Gary suggests that in order to effectively manage your startup’s growth you need to recognize where you are as a business. You’ll need different tools at different stages of your business and you’ll need to surround yourself with the right people at each stage.
So how do you know what stage your business is in?
During the early stages of business, you’ll be more about vision than execution. You’ll have a few clients, many of which won’t be paying full rates. You might have established a product market fit but this stage is really about proving your vision and idea.
Once your startup starts growing, you’ll have clients who are actually using the product, some revenue will be coming in, you’ll have developed an ideal customer profile and your sales cycle will be much shorter. Repeating patterns are a sign that your startup is growing.
Remember, companies can be in different stages all at once. The various areas of your business can be at different levels all the time because your business is always evolving.
Growing into a marketplace
Gary explained that before you can open your doors, you need to have product and quality product at that. You need to have enough liquidity in a marketplace. Focus on bringing the clients to you first before you start expanding your offering.
For example, it’s easier to have one shelf of products and many clients who increase the demand for your products than having two shelves of products but not enough demand.
The best marketplaces have virality.
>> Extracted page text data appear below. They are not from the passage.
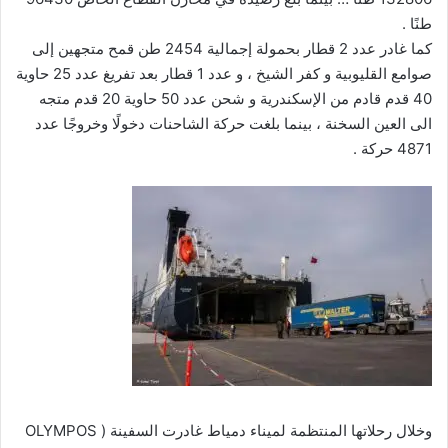
طنًا .
كما غادر عدد 2 قطار بحمولة إجمالية 2454 طن قمح متجهين إلى
صوامع القليوبية و كفر الشيخ ، و عدد 1 قطار بعد تفريغ عدد 25 حاوية
40 قدم قادم من الإسكندرية و شحن عدد 50 حاوية 20 قدم متجه
الى العين السخنة ، بينما بلغت حركة الشاحنات دخولًا وخروجًا عدد
4871 حركة .
وخلال رحلاتها المنتظمة لميناء دمياط غادرت السفينة ( OLYMPOS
When you look at your own marketplace, ask yourself if you aggregate one side, will the other side come organically?
Remember that your business evolves over time. Amazon didn’t decide to sell everything all at once, their offering evolved. Your market will tell you what next steps to take.
Selling and partnering up
A big part of growing might mean selling or partnering with another business.
Mergers are hard and require a lot of strategic thinking before you go ahead. Seriously think about the value the acquisition would bring.
In order to successfully acquire or partner with another business, your synergy needs to be strong and the partnership needs to make sense in the long run.
Starting and growing a business is a time-consuming, exciting, and rewarding process. Businesses grow when they learn to focus on their specific requirements at each stage and understand what will be important in the next stage.